Battle Hymn of China
Battle Hymn of China, by Agnes Smedley. Also published as China Correspondent. This book is a first-hand account of the Sino-Japanese War, from the viewpoint of a left-wing US woman who tried sharing the lives of ordinary Chinese.
|Publisher||Alfred A. Knopf (USA), Victor Gollancz (UK)|
|Media type||Print (book)|
Agnes Smedley had spent many years in China, and spent much of it with the various armies, both regular and guerrilla. Like Edgar Snow, she met the future leaders of Communist China when they were living in rural isolation.
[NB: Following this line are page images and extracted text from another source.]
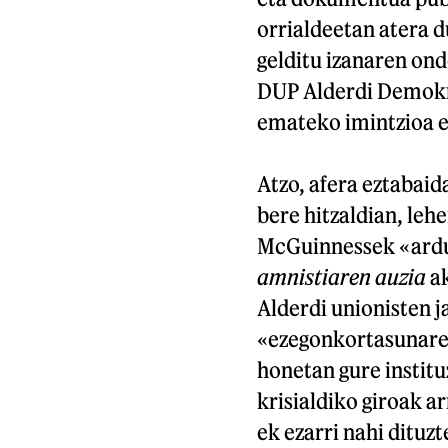
orrialdeetan atera 
gelditu izanaren ond
DUP Alderdi Demokra
emateko imintzioa e
Atzo, afera eztabaid
bere hitzaldian, leh
McGuinnessek «ardur
amnistiaren auzia
ak
Alderdi unionisten j
«ezegonkortasunaren
honetan gure instit
krisialdiko giroak a
ek ezarri nahi dituz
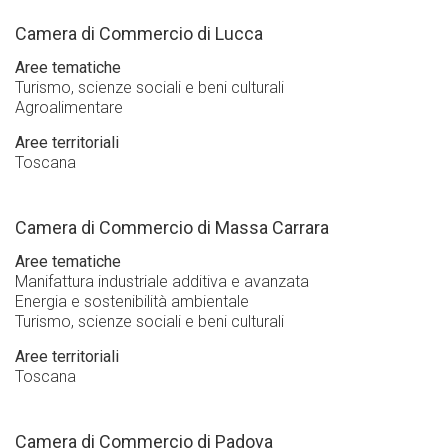
Camera di Commercio di Lucca
Aree tematiche
Turismo, scienze sociali e beni culturali
Agroalimentare
Aree territoriali
Toscana
Camera di Commercio di Massa Carrara
Aree tematiche
Manifattura industriale additiva e avanzata
Energia e sostenibilità ambientale
Turismo, scienze sociali e beni culturali
Aree territoriali
Toscana
Camera di Commercio di Padova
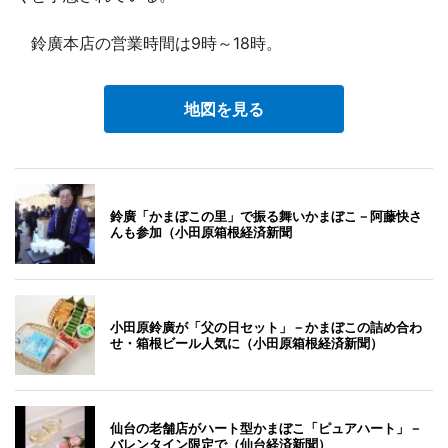
鈴廣本店の営業時間は9時～18時。
地図を見る
鈴廣「かまぼこの里」で振る舞いかまぼこ－阿藤快さ
んも参加（小田原箱根経済新聞
小田原鈴廣が「父の日セット」－かまぼこの詰め合わ
せ・箱根ビール人気に（小田原箱根経済新聞）
仙台の老舗店がハート型かまぼこ「ピュアハート」－
バレンタイン限定で（仙台経済新聞）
She also witnessed the Xian Incident and gives her own account of it in this book, along with her view of He Long, Chu Teh (Zhu De) and Mao. She takes her own very distinct view of Mao:
- What I now remember of Mao Tze-tung was the following months of precious friendship; they both confirmed and contradicted his inscrutability. The sinister quality I had first felt so strongly in him proved to be spiritual isolation. As Chu Teh was loved, Mao Tze-tung was respected. The few who came to know him best had affection for him, but his spirit dwelt within itself, isolating him...
- In him was none of the humility of Chu. Despite that feminine quality in him, he was as stubborn as a mule and a steel rod of pride and determination ran through his nature. I had the impression that he would wait and watch for years, but eventually have his way. (Book IV, Chapter 3, p. 122 of the Victor Gollancz edition.)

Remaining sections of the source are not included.